Irrational seducers – why the EMH has had such a hard time.

Like every other area of the social sciences financial hypotheses do not explain all the facts. So it is with the Efficient Market Hypothesis. The EMH is not a perfect explanatory hypothesis. However, its failures are so unpredictable that it is hard to see what alternative there might be in shaping the choices investors might make. Do we assume that the EMH is false and abandon the financial models that depend upon it: the net present value rule, the theory of capital asset pricing, option pricing and all the rest? At their heart all these theoretical structures make an assumption that individuals and markets, at their core, behave with some rational purpose. What Mark Rubinstein defines as ‘minimally rational markets’. Or do we succumb to the seduction of irrationality? The idea that because some alternative appears to have higher explanatory power that it is, necessarily, a better guide to future action. If any single investor group could unequivocally demonstrate that they had the modern equivalent of the philosopher’s stone then I would be more sympathetic to the notion that the EMH – or to be more precise the rational expectations framework upon which it is based – has had its day.
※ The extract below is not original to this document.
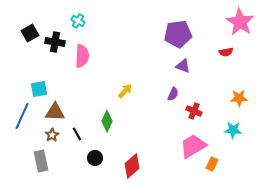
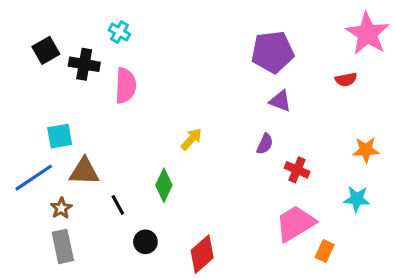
blue line: (22, 116) -> (34, 178), turned 32
brown star: (52, 135) -> (61, 208), moved

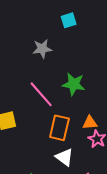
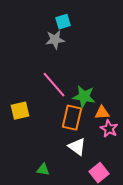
cyan square: (69, 20) -> (63, 22), moved
green star: (74, 84) -> (84, 97), moved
But there is precious little evidence that is the case.
As you can probably infer I am not a great fan of the reductionists’ behavioural critique of the EMH preferring the more emergent perspective the hypothesis implies. Indeed the absence of convincing evidence that any replicable investment strategy can out-perform the market leads me to the inescapable conclusion that such a strategy does not exist. A slightly weaker proposition is that there does not appear to be any single investor group, fund managers, private investors or computer programmers, who can consistently earn an excess return once properly controlled for risk. It is over 10 years since Mark Carhart’s (1997) powerful replication of Michael Jensen’s landmark 1969 paper demonstrated that no single class of fund manager had outperformed, in their stock selection, a monkey lobbing a dart at the Financial Times or the Wall Street Journal. The persistence in performance demonstrated by the occasional ‘winners’ could be explained by the persistence derived from the weak persistence of share prices rather than anything attributable to the skill of the respective fund manager.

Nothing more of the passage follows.